February 20, 2013

How to easily use BigQuery's Querys & Charts with Google Apps Script! (and our FREE library)


BigQuery's ability to digest billions of rows, trillions of records stored in a 1Tb Database in seconds sounds really appealing for massive data-analysis! Using it you can, for example, digest all the sales in the last 20 years of a super market and make a chart with the evolution of the sales of the different brands of cereal inside such period... all of them or just a single one... Put it all inside some graphs and send them attached as a PDF report via Gmail....now that kind of power screams "Google" right? and hopefully might draw a smile on some of your client's face.

Google Apps Script certainly facilitates the use of Big Query! but still we need to get (and wait) for the results and iterate through them, so we (the team at MyWorkers) decided to create a library to facilitate working with BigQuery. So far it helps you with the 3 basic things you need to get started:
  • Sends your query, wait for and retrieve the results. 
  • Iterate through the results. 
  • Build a data table that can be drawn by any appropriate Google Chart. 

This functions are called and works independently, so you can make reuse them many times in your codes to save you a lot of time coding and debugging on the data handing so you can focus more on your charts and the rest of your super cool WebApp or automatic report.

This makes using Big Query VERY easy and straight forward! But before you can start using it, you need to make sure you have the following:



First you need to have (or create) a project in the Google APIS console and take note of the project number.



Also (if you haven't already) you need to enable the Big Query service in the Services tag of the Google APIS console.
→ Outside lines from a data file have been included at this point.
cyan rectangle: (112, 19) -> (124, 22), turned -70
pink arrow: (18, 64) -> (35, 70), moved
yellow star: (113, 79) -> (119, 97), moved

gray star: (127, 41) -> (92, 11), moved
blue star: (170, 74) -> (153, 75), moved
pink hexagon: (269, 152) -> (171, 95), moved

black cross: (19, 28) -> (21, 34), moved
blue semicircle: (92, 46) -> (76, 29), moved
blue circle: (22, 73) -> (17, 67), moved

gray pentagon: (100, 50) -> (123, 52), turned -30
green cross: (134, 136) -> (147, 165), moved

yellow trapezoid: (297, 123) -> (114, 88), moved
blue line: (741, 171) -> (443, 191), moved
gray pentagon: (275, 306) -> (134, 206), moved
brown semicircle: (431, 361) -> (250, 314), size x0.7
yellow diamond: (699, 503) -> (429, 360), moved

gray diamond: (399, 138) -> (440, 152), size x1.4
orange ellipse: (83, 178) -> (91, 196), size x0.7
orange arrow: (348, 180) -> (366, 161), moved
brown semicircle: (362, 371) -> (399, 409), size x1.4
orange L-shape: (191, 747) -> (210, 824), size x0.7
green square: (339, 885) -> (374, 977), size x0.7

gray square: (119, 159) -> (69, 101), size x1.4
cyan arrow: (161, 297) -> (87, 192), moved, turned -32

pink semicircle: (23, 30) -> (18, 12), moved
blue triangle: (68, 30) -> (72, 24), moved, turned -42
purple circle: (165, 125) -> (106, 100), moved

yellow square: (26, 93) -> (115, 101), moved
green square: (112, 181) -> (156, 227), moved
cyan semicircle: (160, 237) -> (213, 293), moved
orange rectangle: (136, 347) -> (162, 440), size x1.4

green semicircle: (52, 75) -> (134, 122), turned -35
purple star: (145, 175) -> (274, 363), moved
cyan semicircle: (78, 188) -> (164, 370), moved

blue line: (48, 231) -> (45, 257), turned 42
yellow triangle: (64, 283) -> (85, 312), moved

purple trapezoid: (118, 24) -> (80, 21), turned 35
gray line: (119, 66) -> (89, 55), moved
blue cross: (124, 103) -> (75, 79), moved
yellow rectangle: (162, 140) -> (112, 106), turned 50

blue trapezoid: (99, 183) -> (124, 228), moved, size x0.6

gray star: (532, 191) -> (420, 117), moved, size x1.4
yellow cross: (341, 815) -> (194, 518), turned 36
To use BigQuery, you also need, well... a query. BigQuery queries are written using a variation of the standard SQL SELECT statement, you can read more details about how to make them in this Query Reference and/or using this Query Cook-book. We will be using one of the example query's (and free public tables) that Google provides:

select TOP(word, 10), COUNT(*) as word_count from publicdata:samples.shakespeare WHERE LENGTH(word) > 10;

Now you are ready to start using BigQuery via Google Apps Script! Let's check it out:



* Create a new script at script.google.com (let's call it bigQueryToCharts) and go to the Resources menu and click the Use Google APIs tag. From there, turn on the Big Query API.



* Then go to Manage libraries (also in the Resources menu) and:

  1. Go to "Find library:" and type: ME6_s9CBqVzsOfhZryNM0vzfIqMXwq4Jm .
  2. Click Select.
  3. In Version click  8 getQueryResults function added.
  4. Turn on development mode for setupBigQueryResults.

It's time to start putting some code, first lets put what we know inside some variables:

var projectNumber = '<ID>'; // The ID of your project.
var sql = 'select TOP(word, 10), COUNT(*) as word_count from publicdata:samples.shakespeare;';


IMPORTANT NOTE: I suggest using the same names for the variables, it's not necessary  but  this way the auto-complete of Apps Script will fill the names of the variables needed by the library when we call it.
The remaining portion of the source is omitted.